Data in this exercise section start
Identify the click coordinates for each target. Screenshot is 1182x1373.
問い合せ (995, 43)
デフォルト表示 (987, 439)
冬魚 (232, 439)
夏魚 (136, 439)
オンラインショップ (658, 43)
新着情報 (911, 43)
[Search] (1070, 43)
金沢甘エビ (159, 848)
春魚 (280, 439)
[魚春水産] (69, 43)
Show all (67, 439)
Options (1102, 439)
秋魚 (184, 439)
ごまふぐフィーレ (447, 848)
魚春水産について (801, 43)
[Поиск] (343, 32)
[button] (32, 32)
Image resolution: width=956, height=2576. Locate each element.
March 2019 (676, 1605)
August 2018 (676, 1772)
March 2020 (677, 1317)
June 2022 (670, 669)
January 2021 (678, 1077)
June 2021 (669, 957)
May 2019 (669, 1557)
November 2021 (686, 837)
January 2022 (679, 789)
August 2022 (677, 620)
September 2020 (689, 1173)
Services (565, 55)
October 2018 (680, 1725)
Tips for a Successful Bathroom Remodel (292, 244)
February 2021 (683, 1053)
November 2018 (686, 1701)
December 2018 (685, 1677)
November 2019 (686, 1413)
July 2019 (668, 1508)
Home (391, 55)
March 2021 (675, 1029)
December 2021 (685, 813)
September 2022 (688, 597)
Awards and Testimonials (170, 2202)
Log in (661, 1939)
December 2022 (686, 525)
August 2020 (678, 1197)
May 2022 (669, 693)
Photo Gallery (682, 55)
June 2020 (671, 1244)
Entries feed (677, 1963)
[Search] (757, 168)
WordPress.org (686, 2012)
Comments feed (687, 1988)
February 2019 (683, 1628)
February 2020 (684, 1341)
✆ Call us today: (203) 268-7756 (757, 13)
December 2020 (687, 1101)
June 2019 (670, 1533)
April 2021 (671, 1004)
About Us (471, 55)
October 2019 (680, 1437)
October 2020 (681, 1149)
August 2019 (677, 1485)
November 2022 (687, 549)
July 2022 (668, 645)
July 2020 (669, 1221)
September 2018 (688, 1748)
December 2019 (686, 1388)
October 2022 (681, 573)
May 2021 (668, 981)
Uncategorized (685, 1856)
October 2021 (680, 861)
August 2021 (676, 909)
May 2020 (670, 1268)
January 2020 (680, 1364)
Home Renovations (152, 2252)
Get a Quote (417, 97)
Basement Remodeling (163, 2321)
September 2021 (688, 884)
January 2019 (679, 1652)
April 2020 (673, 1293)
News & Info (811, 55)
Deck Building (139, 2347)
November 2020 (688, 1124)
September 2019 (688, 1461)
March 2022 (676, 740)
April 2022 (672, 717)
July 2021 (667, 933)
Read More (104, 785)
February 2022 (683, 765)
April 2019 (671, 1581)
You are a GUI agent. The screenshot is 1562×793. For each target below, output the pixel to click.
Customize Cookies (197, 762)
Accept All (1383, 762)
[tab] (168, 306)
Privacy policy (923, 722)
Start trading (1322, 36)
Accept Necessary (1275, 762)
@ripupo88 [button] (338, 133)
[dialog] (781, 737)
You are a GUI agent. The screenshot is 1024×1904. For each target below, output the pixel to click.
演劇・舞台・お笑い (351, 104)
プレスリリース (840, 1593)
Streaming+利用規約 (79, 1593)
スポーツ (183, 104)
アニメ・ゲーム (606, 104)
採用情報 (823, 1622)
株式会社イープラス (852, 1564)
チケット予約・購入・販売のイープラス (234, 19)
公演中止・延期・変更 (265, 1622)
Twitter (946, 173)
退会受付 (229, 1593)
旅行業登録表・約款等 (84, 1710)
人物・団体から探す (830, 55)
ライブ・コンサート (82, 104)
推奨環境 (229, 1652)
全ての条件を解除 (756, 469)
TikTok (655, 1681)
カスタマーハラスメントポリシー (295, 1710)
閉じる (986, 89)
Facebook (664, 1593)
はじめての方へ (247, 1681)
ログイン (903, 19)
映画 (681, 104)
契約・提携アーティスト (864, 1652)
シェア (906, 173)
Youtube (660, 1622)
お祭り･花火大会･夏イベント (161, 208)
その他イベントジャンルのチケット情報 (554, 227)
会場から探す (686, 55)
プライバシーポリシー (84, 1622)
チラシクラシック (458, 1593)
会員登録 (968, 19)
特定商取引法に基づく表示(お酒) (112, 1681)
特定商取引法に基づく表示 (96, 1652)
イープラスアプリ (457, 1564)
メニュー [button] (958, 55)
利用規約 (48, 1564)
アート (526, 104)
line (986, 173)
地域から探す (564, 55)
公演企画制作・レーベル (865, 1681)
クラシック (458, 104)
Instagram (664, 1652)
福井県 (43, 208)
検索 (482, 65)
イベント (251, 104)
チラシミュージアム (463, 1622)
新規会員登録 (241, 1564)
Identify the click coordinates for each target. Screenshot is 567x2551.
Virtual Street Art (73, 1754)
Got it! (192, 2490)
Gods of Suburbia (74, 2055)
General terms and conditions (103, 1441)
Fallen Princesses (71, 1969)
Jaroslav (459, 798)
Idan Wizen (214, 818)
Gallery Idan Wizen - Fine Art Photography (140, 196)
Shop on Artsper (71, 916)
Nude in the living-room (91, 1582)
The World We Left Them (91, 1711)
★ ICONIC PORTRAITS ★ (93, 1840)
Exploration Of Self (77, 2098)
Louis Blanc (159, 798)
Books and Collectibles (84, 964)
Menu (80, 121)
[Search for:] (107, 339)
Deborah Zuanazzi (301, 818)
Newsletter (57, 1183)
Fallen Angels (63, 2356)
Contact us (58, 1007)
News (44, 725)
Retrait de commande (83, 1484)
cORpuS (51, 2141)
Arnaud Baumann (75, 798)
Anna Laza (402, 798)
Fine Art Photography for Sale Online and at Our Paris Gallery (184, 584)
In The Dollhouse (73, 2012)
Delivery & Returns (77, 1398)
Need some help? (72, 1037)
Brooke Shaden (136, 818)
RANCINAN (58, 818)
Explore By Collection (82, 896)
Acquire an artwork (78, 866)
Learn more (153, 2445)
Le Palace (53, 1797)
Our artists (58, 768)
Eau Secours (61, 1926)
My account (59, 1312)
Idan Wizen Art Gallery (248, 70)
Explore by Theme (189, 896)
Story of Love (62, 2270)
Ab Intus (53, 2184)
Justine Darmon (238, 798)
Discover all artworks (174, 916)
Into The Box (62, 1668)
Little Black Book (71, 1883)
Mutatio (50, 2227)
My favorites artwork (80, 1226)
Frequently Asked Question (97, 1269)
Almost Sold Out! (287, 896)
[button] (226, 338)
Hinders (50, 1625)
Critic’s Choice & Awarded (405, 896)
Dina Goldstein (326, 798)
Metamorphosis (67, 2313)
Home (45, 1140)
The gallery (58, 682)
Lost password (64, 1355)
Data in this exercise section end
• _What is needed_:
When you answer, repeat each entry exactly as it appears above.

• _Exercise output_:
Identify the click coordinates for each target. Screenshot is 1182x1373.
問い合せ (995, 43)
デフォルト表示 (987, 439)
冬魚 (232, 439)
夏魚 (136, 439)
オンラインショップ (658, 43)
新着情報 (911, 43)
[Search] (1070, 43)
金沢甘エビ (159, 848)
春魚 (280, 439)
[魚春水産] (69, 43)
Show all (67, 439)
Options (1102, 439)
秋魚 (184, 439)
ごまふぐフィーレ (447, 848)
魚春水産について (801, 43)
[Поиск] (343, 32)
[button] (32, 32)
Image resolution: width=956, height=2576. Locate each element.
March 2019 (676, 1605)
August 2018 (676, 1772)
March 2020 (677, 1317)
June 2022 (670, 669)
January 2021 (678, 1077)
June 2021 (669, 957)
May 2019 (669, 1557)
November 2021 (686, 837)
January 2022 (679, 789)
August 2022 (677, 620)
September 2020 (689, 1173)
Services (565, 55)
October 2018 (680, 1725)
Tips for a Successful Bathroom Remodel (292, 244)
February 2021 (683, 1053)
November 2018 (686, 1701)
December 2018 (685, 1677)
November 2019 (686, 1413)
July 2019 (668, 1508)
Home (391, 55)
March 2021 (675, 1029)
December 2021 (685, 813)
September 2022 (688, 597)
Awards and Testimonials (170, 2202)
Log in (661, 1939)
December 2022 (686, 525)
August 2020 (678, 1197)
May 2022 (669, 693)
Photo Gallery (682, 55)
June 2020 (671, 1244)
Entries feed (677, 1963)
[Search] (757, 168)
WordPress.org (686, 2012)
Comments feed (687, 1988)
February 2019 (683, 1628)
February 2020 (684, 1341)
✆ Call us today: (203) 268-7756 (757, 13)
December 2020 (687, 1101)
June 2019 (670, 1533)
April 2021 (671, 1004)
About Us (471, 55)
October 2019 (680, 1437)
October 2020 (681, 1149)
August 2019 (677, 1485)
November 2022 (687, 549)
July 2022 (668, 645)
July 2020 (669, 1221)
September 2018 (688, 1748)
December 2019 (686, 1388)
October 2022 (681, 573)
May 2021 (668, 981)
Uncategorized (685, 1856)
October 2021 (680, 861)
August 2021 (676, 909)
May 2020 (670, 1268)
January 2020 (680, 1364)
Home Renovations (152, 2252)
Get a Quote (417, 97)
Basement Remodeling (163, 2321)
September 2021 (688, 884)
January 2019 (679, 1652)
April 2020 (673, 1293)
News & Info (811, 55)
Deck Building (139, 2347)
November 2020 (688, 1124)
September 2019 (688, 1461)
March 2022 (676, 740)
April 2022 (672, 717)
July 2021 (667, 933)
Read More (104, 785)
February 2022 (683, 765)
April 2019 (671, 1581)
You are a GUI agent. The screenshot is 1562×793. For each target below, output the pixel to click.
Customize Cookies (197, 762)
Accept All (1383, 762)
[tab] (168, 306)
Privacy policy (923, 722)
Start trading (1322, 36)
Accept Necessary (1275, 762)
@ripupo88 [button] (338, 133)
[dialog] (781, 737)
You are a GUI agent. The screenshot is 1024×1904. For each target below, output the pixel to click.
演劇・舞台・お笑い (351, 104)
プレスリリース (840, 1593)
Streaming+利用規約 (79, 1593)
スポーツ (183, 104)
アニメ・ゲーム (606, 104)
採用情報 (823, 1622)
株式会社イープラス (852, 1564)
チケット予約・購入・販売のイープラス (234, 19)
公演中止・延期・変更 (265, 1622)
Twitter (946, 173)
退会受付 (229, 1593)
旅行業登録表・約款等 (84, 1710)
人物・団体から探す (830, 55)
ライブ・コンサート (82, 104)
推奨環境 (229, 1652)
全ての条件を解除 (756, 469)
TikTok (655, 1681)
カスタマーハラスメントポリシー (295, 1710)
閉じる (986, 89)
Facebook (664, 1593)
はじめての方へ (247, 1681)
ログイン (903, 19)
映画 (681, 104)
契約・提携アーティスト (864, 1652)
シェア (906, 173)
Youtube (660, 1622)
お祭り･花火大会･夏イベント (161, 208)
その他イベントジャンルのチケット情報 (554, 227)
会場から探す (686, 55)
プライバシーポリシー (84, 1622)
チラシクラシック (458, 1593)
会員登録 (968, 19)
特定商取引法に基づく表示(お酒) (112, 1681)
特定商取引法に基づく表示 (96, 1652)
イープラスアプリ (457, 1564)
メニュー [button] (958, 55)
利用規約 (48, 1564)
アート (526, 104)
line (986, 173)
地域から探す (564, 55)
公演企画制作・レーベル (865, 1681)
クラシック (458, 104)
Instagram (664, 1652)
福井県 (43, 208)
検索 (482, 65)
イベント (251, 104)
チラシミュージアム (463, 1622)
新規会員登録 (241, 1564)
Identify the click coordinates for each target. Screenshot is 567x2551.
Virtual Street Art (73, 1754)
Got it! (192, 2490)
Gods of Suburbia (74, 2055)
General terms and conditions (103, 1441)
Fallen Princesses (71, 1969)
Jaroslav (459, 798)
Idan Wizen (214, 818)
Gallery Idan Wizen - Fine Art Photography (140, 196)
Shop on Artsper (71, 916)
Nude in the living-room (91, 1582)
The World We Left Them (91, 1711)
★ ICONIC PORTRAITS ★ (93, 1840)
Exploration Of Self (77, 2098)
Louis Blanc (159, 798)
Books and Collectibles (84, 964)
Menu (80, 121)
[Search for:] (107, 339)
Deborah Zuanazzi (301, 818)
Newsletter (57, 1183)
Fallen Angels (63, 2356)
Contact us (58, 1007)
News (44, 725)
Retrait de commande (83, 1484)
cORpuS (51, 2141)
Arnaud Baumann (75, 798)
Anna Laza (402, 798)
Fine Art Photography for Sale Online and at Our Paris Gallery (184, 584)
In The Dollhouse (73, 2012)
Delivery & Returns (77, 1398)
Need some help? (72, 1037)
Brooke Shaden (136, 818)
RANCINAN (58, 818)
Explore By Collection (82, 896)
Acquire an artwork (78, 866)
Learn more (153, 2445)
Le Palace (53, 1797)
Our artists (58, 768)
Eau Secours (61, 1926)
My account (59, 1312)
Idan Wizen Art Gallery (248, 70)
Explore by Theme (189, 896)
Story of Love (62, 2270)
Ab Intus (53, 2184)
Justine Darmon (238, 798)
Discover all artworks (174, 916)
Into The Box (62, 1668)
Little Black Book (71, 1883)
Mutatio (50, 2227)
My favorites artwork (80, 1226)
Frequently Asked Question (97, 1269)
Almost Sold Out! (287, 896)
[button] (226, 338)
Hinders (50, 1625)
Critic’s Choice & Awarded (405, 896)
Dina Goldstein (326, 798)
Metamorphosis (67, 2313)
Home (45, 1140)
The gallery (58, 682)
Lost password (64, 1355)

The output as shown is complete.